Reconstructionist Judaism has its roots in the perceptions and writings of Rabbi Mordechai Kaplan. The foundations of Reconstructionism lie in the Conservative movement, but the driving concern of Reconstructionism is the creation and articulation of a Judaism that could be sustained, that could survive the 20th century, and would continue to grow as "the evolving religious civilization of the Jewish people." Not merely capturing the spirit of the times, Kaplan recognized the need to reconcile Judaism to modern science, the need to emphasize Jewish peoplehood, and the various ways in which Jewish tradition might be utilized or redirected in order to assure Jewish continuity.

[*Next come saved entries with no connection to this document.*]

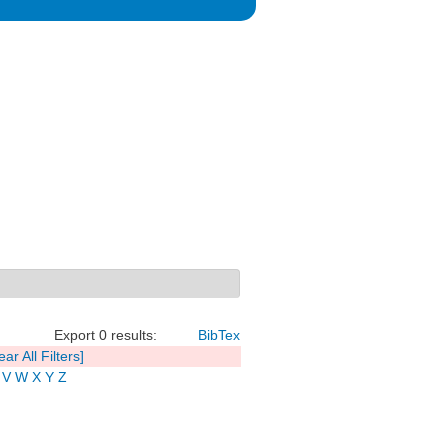
Export 0 results:
BibTex
ear All Filters]
V
W
X
Y
Z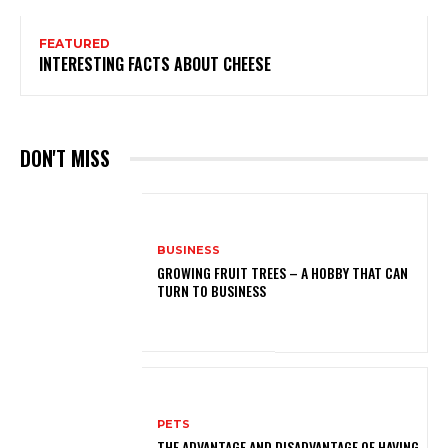
FEATURED
INTERESTING FACTS ABOUT CHEESE
DON'T MISS
BUSINESS
GROWING FRUIT TREES – A HOBBY THAT CAN
TURN TO BUSINESS
PETS
THE ADVANTAGE AND DISADVANTAGE OF HAVING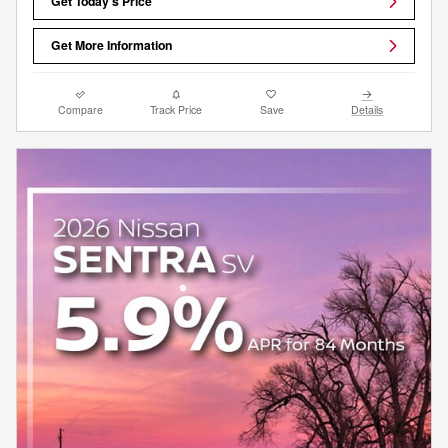
Get Today's Price
Get More Information
Compare
Track Price
Save
Details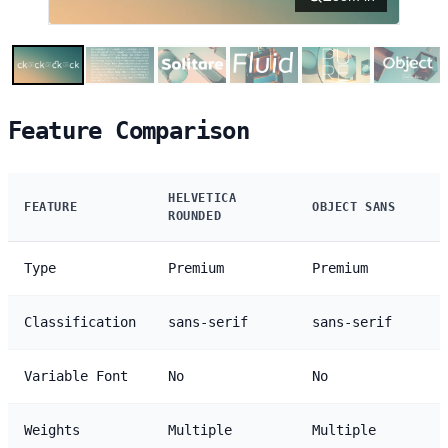
Feature Comparison
HELVETICA
FEATURE
OBJECT SANS
ROUNDED
Type
Premium
Premium
Classification
sans-serif
sans-serif
Variable Font
No
No
Weights
Multiple
Multiple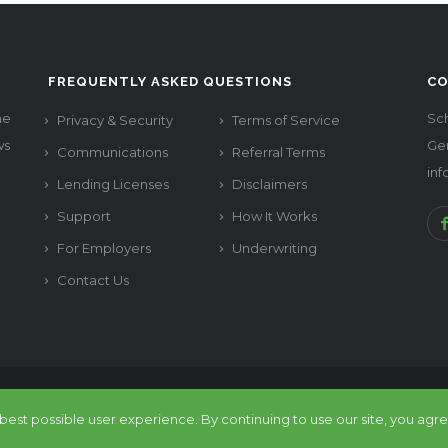
FREQUENTLY ASKED QUESTIONS
CO
he
Sch
Privacy & Security
Terms of Service
ws
Ge
Communications
Referral Terms
in
Lending Licenses
Disclaimers
Support
How It Works
For Employers
Underwriting
Contact Us
reer All rights reserved. Design by
Chimp Group
est possible user experience. By continuing to use our site, you agre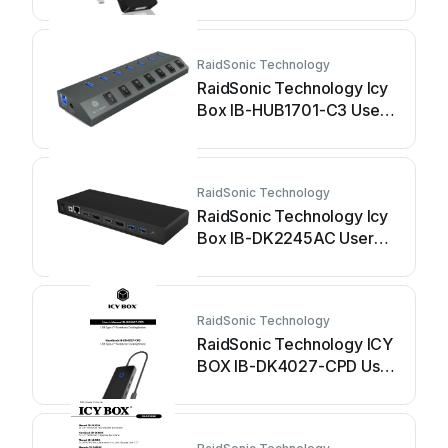
manual
RaidSonic Technology
RaidSonic Technology Icy
Box IB-HUB1701-C3 User
manual
RaidSonic Technology
RaidSonic Technology Icy
Box IB-DK2245AC User
manual
RaidSonic Technology
RaidSonic Technology ICY
BOX IB-DK4027-CPD User
manual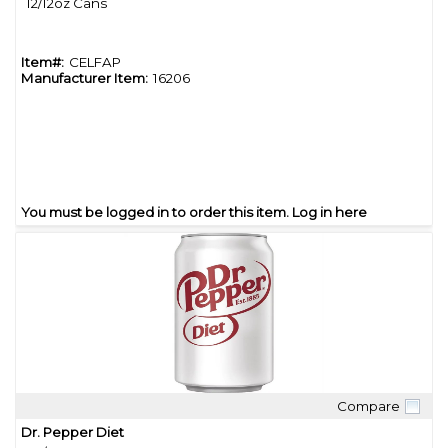
12/12oz Cans
Item#:
CELFAP
Manufacturer Item:
16206
You must be logged in to order this item.
Log in here
Compare
Quick View
Dr. Pepper Diet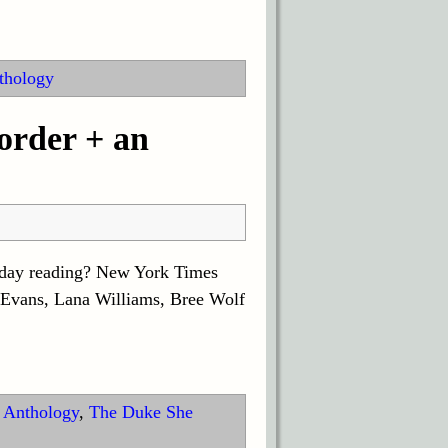
thology
rder + an
liday reading? New York Times
Evans, Lana Williams, Bree Wolf
 Anthology
,
The Duke She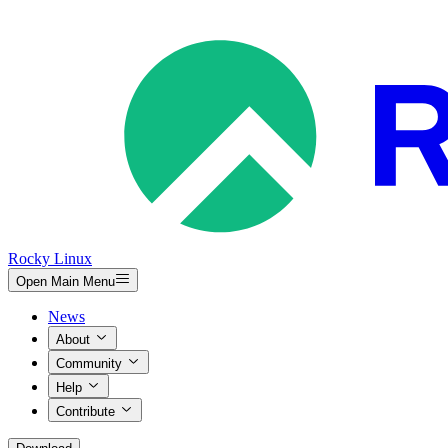
Rocky Linux
Open Main Menu
News
About
Community
Help
Contribute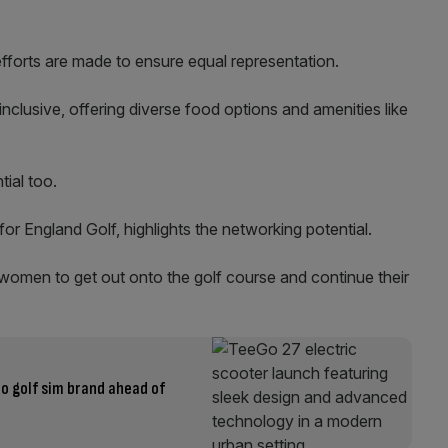
efforts are made to ensure equal representation.
inclusive, offering diverse food options and amenities like
tial too.
r England Golf, highlights the networking potential.
omen to get out onto the golf course and continue their
o golf sim brand ahead of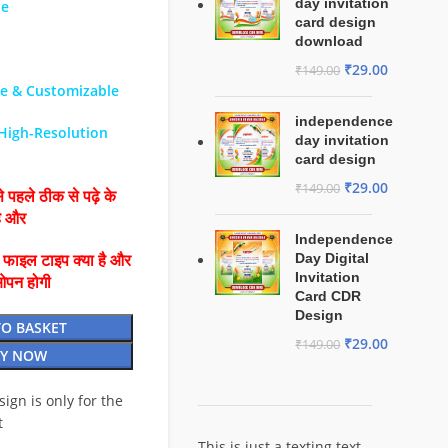
day invitation
le
card design
download
₹
29.00
₹
149.00
le & Customizable
independence
 High-Resolution
day invitation
card design
₹
29.00
₹
149.00
 पहले ठीक से पढ़े के
है और
Independence
Day Digital
ै फाइल टाइप क्या है और
Invitation
ओपन होगी
Card CDR
Design
TO BASKET
₹
29.00
₹
149.00
Y NOW
esign is only for the
t
This is just a texting text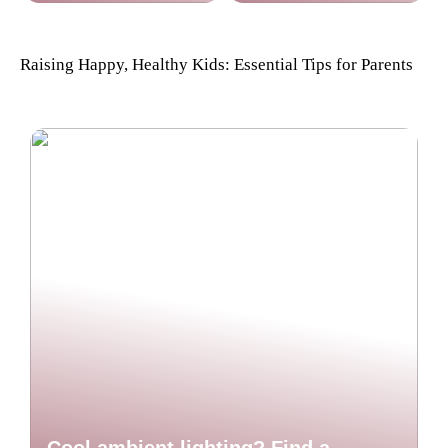
Raising Happy, Healthy Kids: Essential Tips for Parents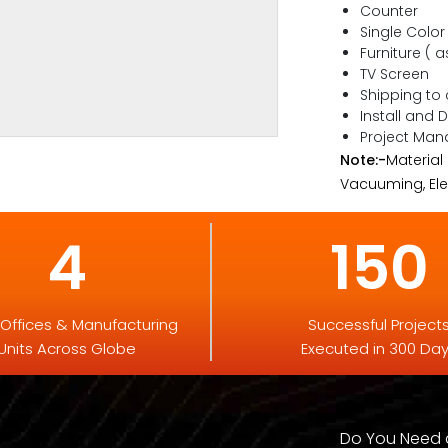
Counter
Single Color
Furniture ( a
TV Screen
Shipping to
Install and 
Project Ma
Note:-
Material
Vacuuming, Elec
4
150
 Offices & Manufacturing
Successful Project
Units Across Globe
Executed in 300 Da
Do You Need a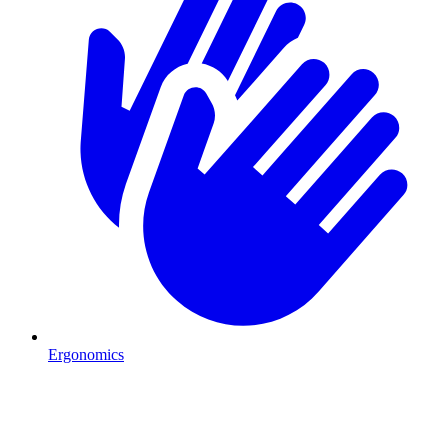
Ergonomics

As Reconstructionists, we at Keddem seek to study our tradition and incorporate the best of the past while not slavishly clinging to concepts and practices which make no sense to who we are and what we need to create a meaningful existence. "The Jewish religion exists to serve the Jewish people, and not the Jewish people to serve the Jewish religion."

We also acknowledge that Judaism has always changed with the people as they lived. Never a monolith, it is clear from the study of our history that many forms of Judaic practice existed concurrently, although geography and communications were limited. In our own time, the virtually limitless communications capability we enjoy should enable a renaissance of study and exchange of ideas.

What are some Reconstructionist ideas? Most radical, to some, is the Reconstructionist concept of God. Unlike many religions, Judaism has never demanded a rigid or proscribed faith in the Deity as a condition for belonging. Like most liberal Jews, Reconstructionists differ from the traditionalists who maintain that the Torah is the literal word of God, given to Moses on Sinai, rather believing it to be a document written by human beings. Beyond that, Reconstructionism acknowledges that as individuals we all differ somewhat in our concepts of God and our feelings about the relationship of God and the world. Neither agnostics nor atheists are excluded from our community. While many of our prayers praise attributes of God, it has long been acknowledged that we are reflecting our own idealized attributes in these prayers, since it is impossible to understand God.

Reconstructionist thought also varies from that of other liberal movements around concepts of the "Chosen People" and the personal relationship of God and the Jews. Much of the traditional liturgy appears to appeal to a personal God capable of "granting petitions to the Chosen People." For one who believes that all people are capable of "emulating God" through ethical behavior, this concept is both chutzpah and non-inclusive. While we maintain our own uniqueness, we reject the idea that the validity of others' pathways to God and ethical behavior should be denied. Such denial leads to a form of elitism that is divisive and ultimately detracts from our humanity. The Reconstructionist liturgy reflects that rejection through appropriate alterations.

Reconstructionism is also sensitive to the idea that men and women are equal before God, and rejects patriarchal characterizations of God and prayer language that excludes both half the human population and God's own "female" aspects.

Now, as always, it is well to reflect on one's own freedom to choose a spiritual way and to preserve the rights of others to so choose. Reconstructionists acknowledge diversity of thought, belief, and action. Some may struggle with different ethical dilemmas and others with the minutiae of the details of keeping kosher. But while we may differ in our individual practice of Judaism, we are always respectful of the paths of others. We do not condemn people for being more or less observant, and we discuss our ideas in an open forum.